The defendant worker was employed by a company that operated a business in Esk which included the leasing of machinery, including cranes, and where required, an operator. The defendant worker had been employed by the company for approximately 8 years as a truck driver, machine equipment operator and general hand.
On 2 November 2020, the company supplied a vehicle loading crane and the defendant worker, to perform the task of moving a water tank at a residential property. The worker held a high-risk work licence authorising him to operate various types of machinery, but he did not, and had never held, the relevant class of licence to operate that particular type of vehicle loading crane.

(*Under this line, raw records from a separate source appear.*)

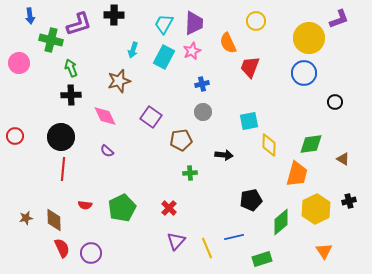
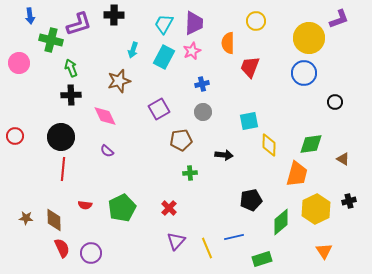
orange semicircle at (228, 43): rotated 25 degrees clockwise
purple square at (151, 117): moved 8 px right, 8 px up; rotated 25 degrees clockwise
brown star at (26, 218): rotated 16 degrees clockwise
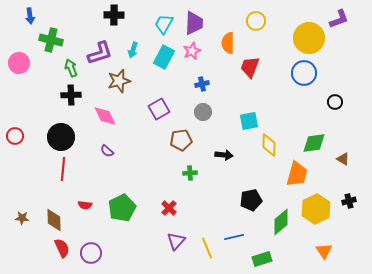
purple L-shape at (79, 24): moved 21 px right, 29 px down
green diamond at (311, 144): moved 3 px right, 1 px up
brown star at (26, 218): moved 4 px left
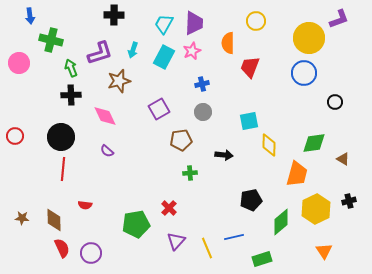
green pentagon at (122, 208): moved 14 px right, 16 px down; rotated 16 degrees clockwise
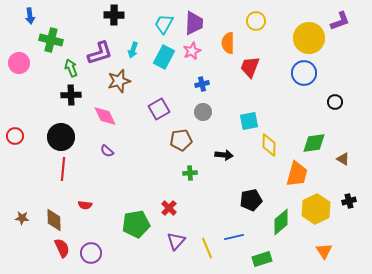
purple L-shape at (339, 19): moved 1 px right, 2 px down
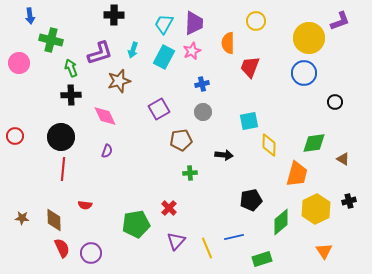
purple semicircle at (107, 151): rotated 112 degrees counterclockwise
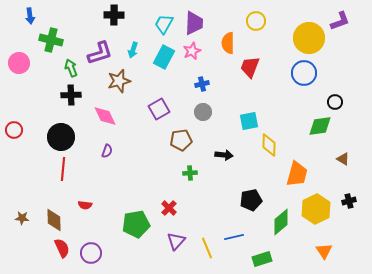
red circle at (15, 136): moved 1 px left, 6 px up
green diamond at (314, 143): moved 6 px right, 17 px up
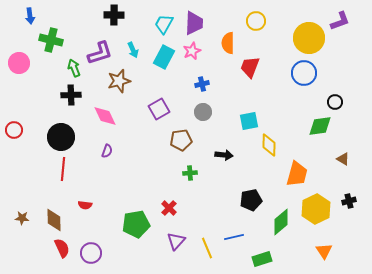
cyan arrow at (133, 50): rotated 42 degrees counterclockwise
green arrow at (71, 68): moved 3 px right
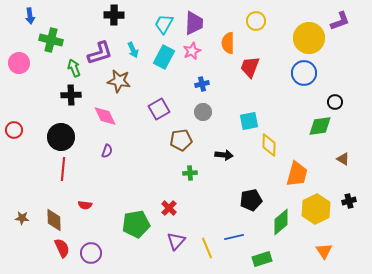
brown star at (119, 81): rotated 25 degrees clockwise
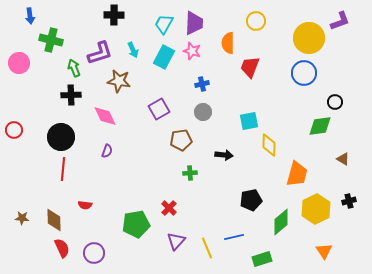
pink star at (192, 51): rotated 30 degrees counterclockwise
purple circle at (91, 253): moved 3 px right
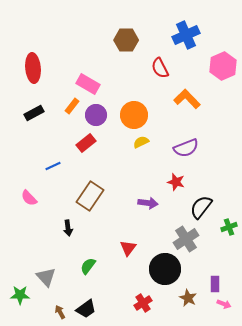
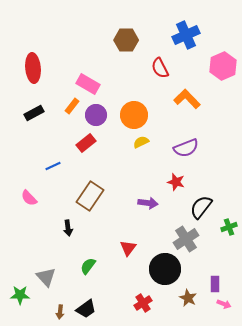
brown arrow: rotated 144 degrees counterclockwise
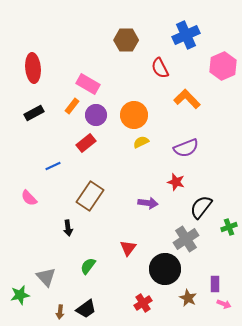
green star: rotated 12 degrees counterclockwise
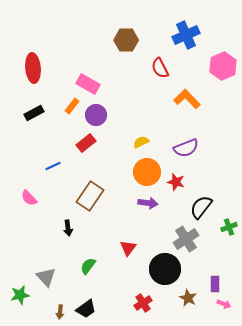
orange circle: moved 13 px right, 57 px down
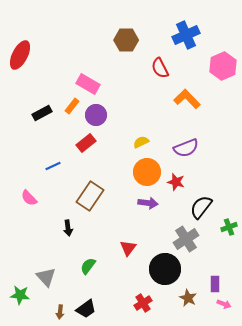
red ellipse: moved 13 px left, 13 px up; rotated 32 degrees clockwise
black rectangle: moved 8 px right
green star: rotated 18 degrees clockwise
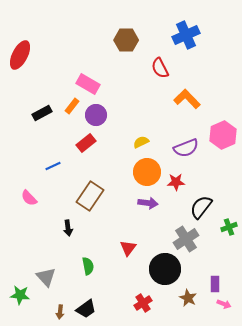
pink hexagon: moved 69 px down
red star: rotated 18 degrees counterclockwise
green semicircle: rotated 132 degrees clockwise
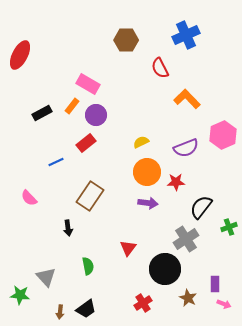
blue line: moved 3 px right, 4 px up
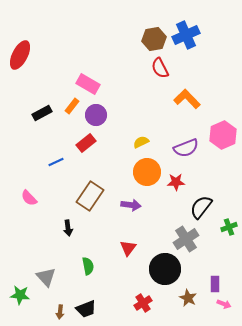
brown hexagon: moved 28 px right, 1 px up; rotated 10 degrees counterclockwise
purple arrow: moved 17 px left, 2 px down
black trapezoid: rotated 15 degrees clockwise
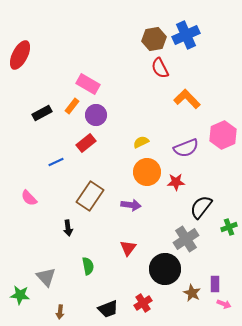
brown star: moved 4 px right, 5 px up
black trapezoid: moved 22 px right
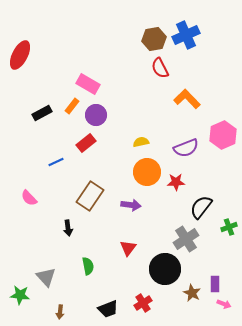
yellow semicircle: rotated 14 degrees clockwise
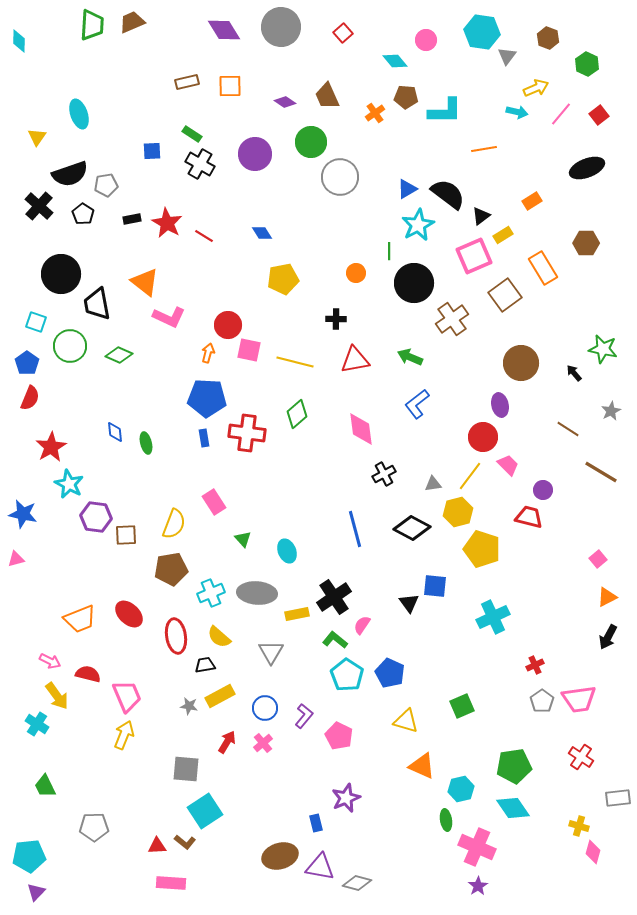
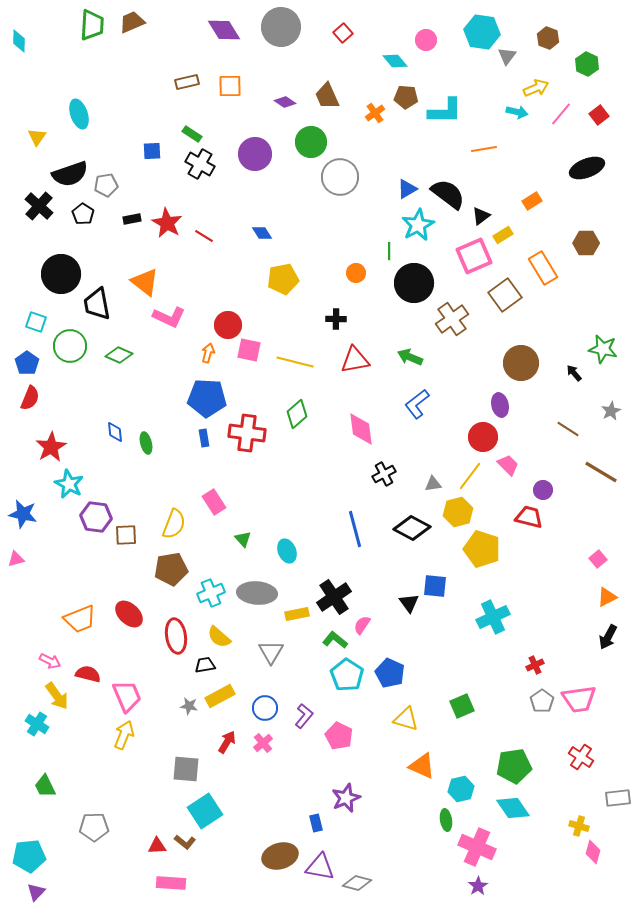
yellow triangle at (406, 721): moved 2 px up
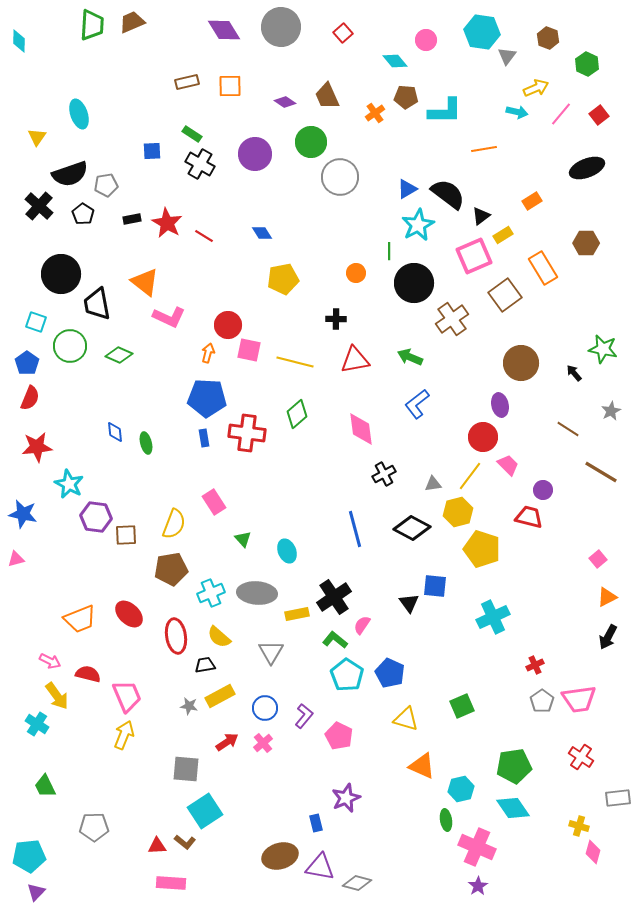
red star at (51, 447): moved 14 px left; rotated 24 degrees clockwise
red arrow at (227, 742): rotated 25 degrees clockwise
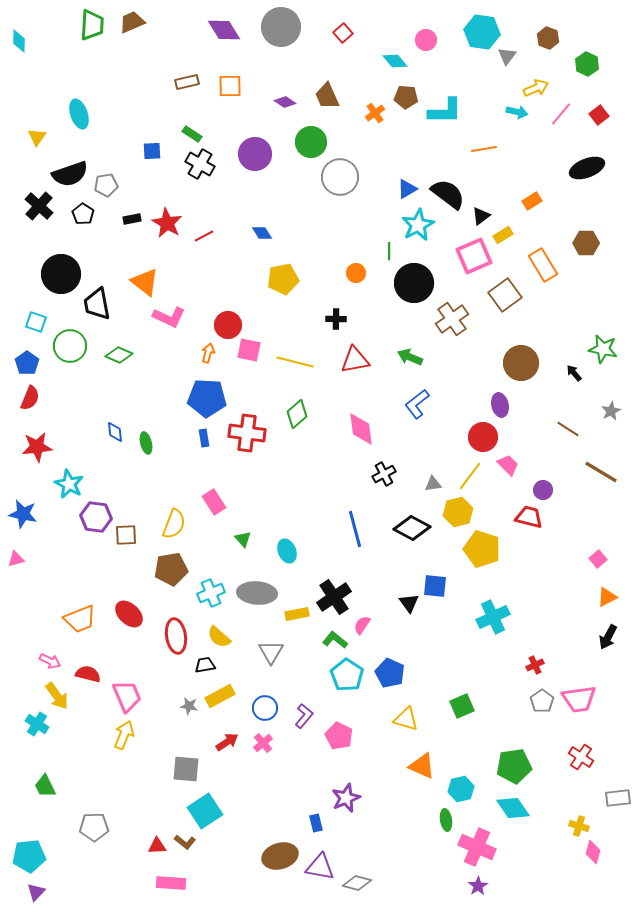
red line at (204, 236): rotated 60 degrees counterclockwise
orange rectangle at (543, 268): moved 3 px up
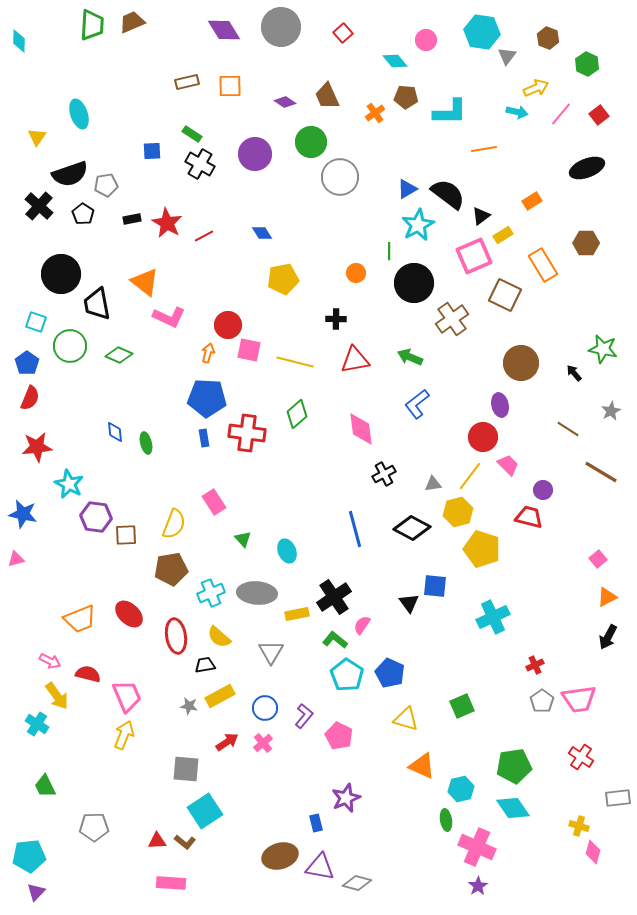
cyan L-shape at (445, 111): moved 5 px right, 1 px down
brown square at (505, 295): rotated 28 degrees counterclockwise
red triangle at (157, 846): moved 5 px up
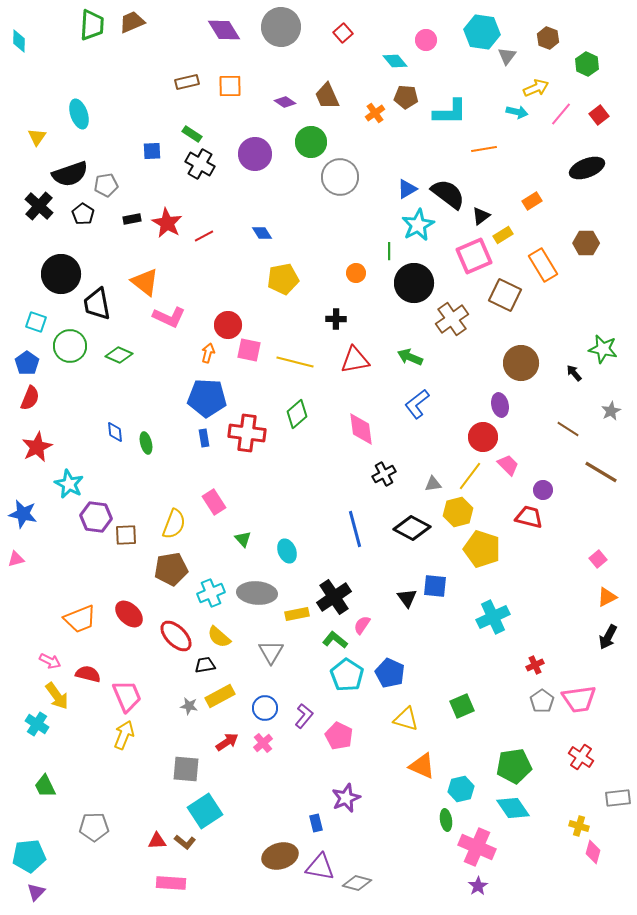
red star at (37, 447): rotated 20 degrees counterclockwise
black triangle at (409, 603): moved 2 px left, 5 px up
red ellipse at (176, 636): rotated 36 degrees counterclockwise
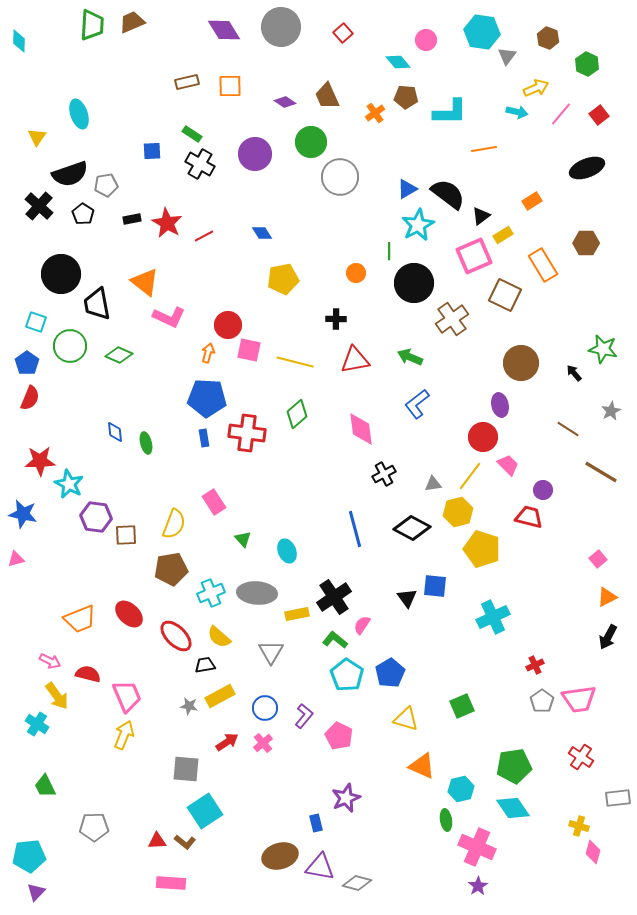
cyan diamond at (395, 61): moved 3 px right, 1 px down
red star at (37, 447): moved 3 px right, 14 px down; rotated 24 degrees clockwise
blue pentagon at (390, 673): rotated 16 degrees clockwise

On the date of the incident, a resident of the property made efforts to assist with relocating the tank by fitting hooks and straps to the water tank, in advance of the worker’s attendance at the property. The defendant worker used the vehicle loading crane to move the tank a short distance, before stopping to reposition the crane. The resident used a ladder to climb onto the tank and detach the crane from the straps at the top of the tank. While doing so, the boom of the crane was approximately an arm’s length away from the resident.
Immediately after the crane was detached from the straps and while the resident remained standing on the tank, the defendant worker started to move the crane boom to reposition it. As he did so, the resident fell approximately 2.3 metres from the top of the water tank. It is unknown whether he fell as a result of being struck by the boom of the crane or from slipping or tripping while the boom was moved in his vicinity.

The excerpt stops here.